On the merits, the FDPIC sees shortcomings in particular in the contractual involvement of Xplain, in the reliance on a presumed audit by the FOCA, which was already using an application used by fedpol, and in the lack of monitoring measures.
The FDPIC recommends the following to both fedpol and the FOCA:
- The processing of order data was not clearly regulated. The processing of commissioned data should therefore be specified in such a way that the parties “make themselves aware” of whether and under what conditions personal data may leave the federal government’s systems. He recommends the following:
- To check when it is necessary for personal data to leave the Confederation’s systems and be stored in Xplain systems as part of support processes;
- to determine the necessary TOMs in each case, and in particular to ensure the principles of data minimization and data security if storage at Xplain is necessary;
- to record the corresponding data transfers in clear agreements.

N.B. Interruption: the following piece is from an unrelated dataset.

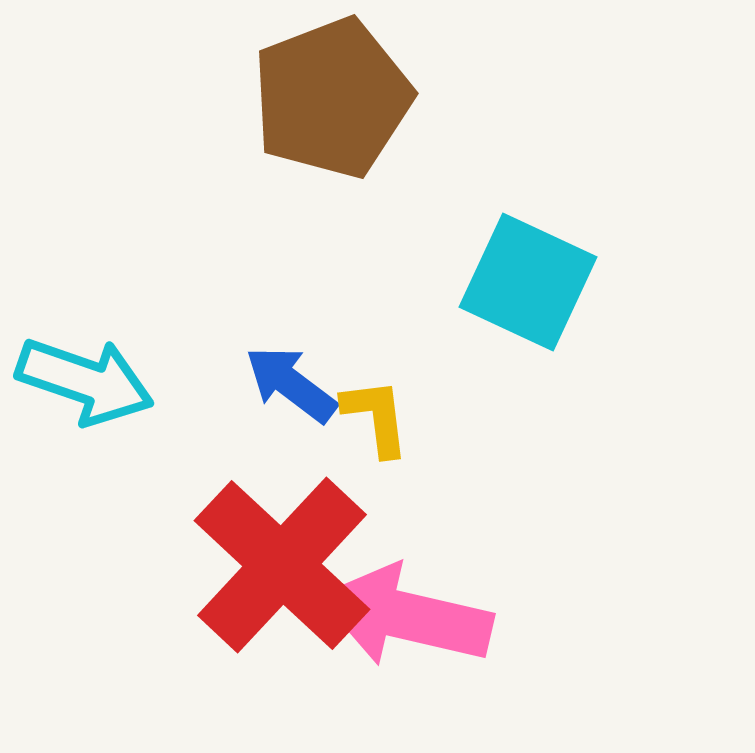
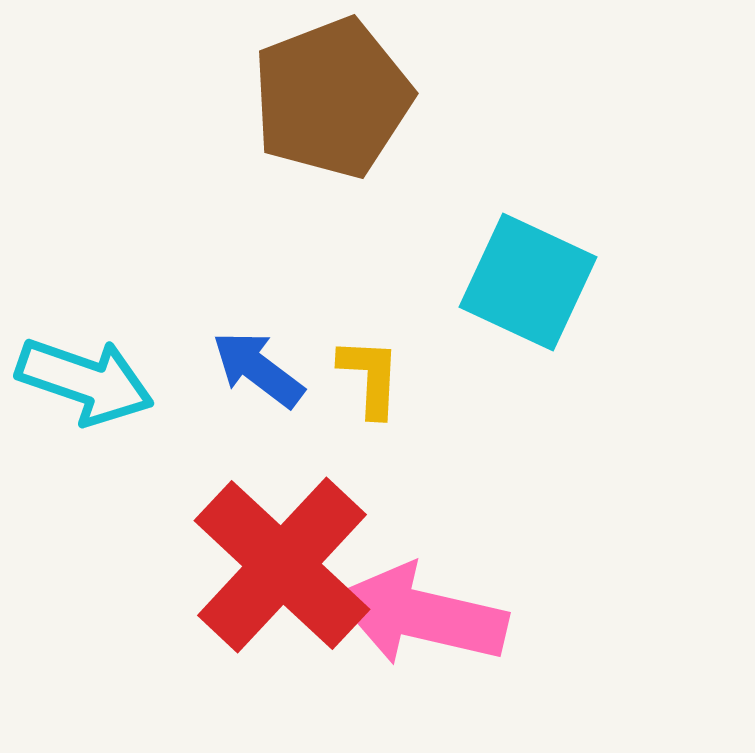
blue arrow: moved 33 px left, 15 px up
yellow L-shape: moved 6 px left, 40 px up; rotated 10 degrees clockwise
pink arrow: moved 15 px right, 1 px up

- If fedpol continues to work with Xplain (which is apparently the case – the dependency identified by the investigation report will continue), “data protection criteria must be taken into account”. The data protection processes and compliance with them must be regularly monitored.

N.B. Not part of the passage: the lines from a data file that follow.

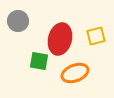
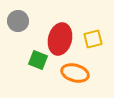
yellow square: moved 3 px left, 3 px down
green square: moved 1 px left, 1 px up; rotated 12 degrees clockwise
orange ellipse: rotated 36 degrees clockwise
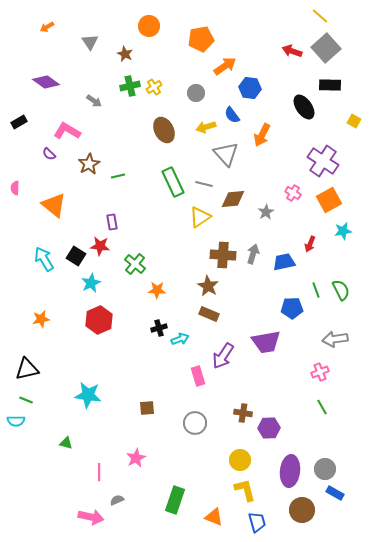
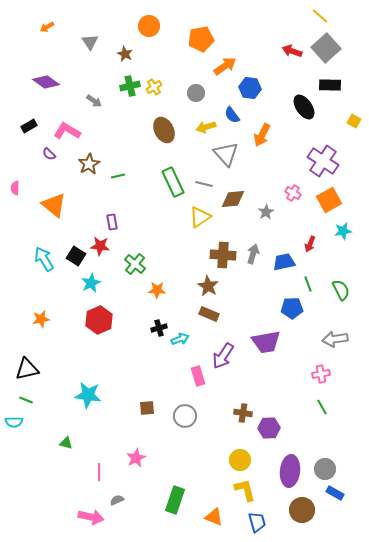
black rectangle at (19, 122): moved 10 px right, 4 px down
green line at (316, 290): moved 8 px left, 6 px up
pink cross at (320, 372): moved 1 px right, 2 px down; rotated 12 degrees clockwise
cyan semicircle at (16, 421): moved 2 px left, 1 px down
gray circle at (195, 423): moved 10 px left, 7 px up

- The next time fedpol decides on further cooperation, it must check whether a certified ISMS is in place.
- The data protection processes and compliance with them must be regularly monitored by means of internal or external checks or other evidence.
- In addition, employees must be continuously “sensitized” to data protection risks.
- Contracts in the area of data security must be specified and, if necessary, standardized.
The FDPIC also recommends that fedpol, in the case of applications used by another federal office, should at least have its own SCHUBAN to be carried out.